Проворно спроектированный истребитель-перехватчик ПВО,

способный длительно находиться в воздухе как днем, так и ночью, обнаруживать воздушные цели на большом удалении и поражать их самонаводящимися ракетами или огнем двух крупнокалиберных пушек, был также быстро построен и вышел на совместные испытания, превзойдя своих конкурентов – самолеты И-320 и Ла-200, которые сначала отстали в испытаниях, а затем уступили скромно названному на этот раз самолету Як-25 по своим данным и, покорившись судьбе, заняли роковое место у забора.


Як-25

Успеху Як-25 способствовало оперативное руководство его постройкой и испытаниями прекрасного ведущего конструктора Михаила Леонова, а также талант летчика-испытателя Валентина Волкова, рекомендованного Яковлеву Сергеем Анохиным.

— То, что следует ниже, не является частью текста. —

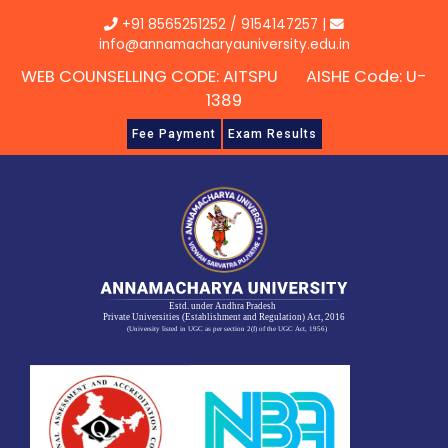
Skip
+91 8565251252
/
9154147257
|
to
info@annamacharyauniversity.edu.in
content
WEB COUNSELLING CODE: AITSPU AISHE Code: U-
1389
Fee Payment
Exam Results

Своей простотой пилотирования Як-25 очаровал Командующего ПВО Е. Я. Савицкого, который долго летал сам на нем, инспектируя разбросанные по всей стране части ПВО.

– Что ж, проживем и с ПВО, – сказал Яковлев, комментируя свою победу, – свет не сошелся клином на ВВС.

А победа действительно оказалась внушительной. Як-25 был запущен в крупносерийное производство, стал поступать на вооружение авиации ПВО страны и быстро заслужил признание летного состава и наземного персонала.

Тем временем, окончив Академию, я предвкушал удовольствие возвращения к любимой и интересной работе, невольно размышляя о роли и значении Александра Яковлева в моей жизни.

Придя к нему восемнадцатилетним юношей, я с восхищением наблюдал за его работой и поведением, принимая его за идеал не только конструктора, но и человека. Он тогда заканчивал постройку седьмого самолета своей конструкции, АИР-7, не считая планеров. Да и по возрасту он был старше меня на восемь лет, не говоря уже о жизненном опыте и превосходстве в образовании.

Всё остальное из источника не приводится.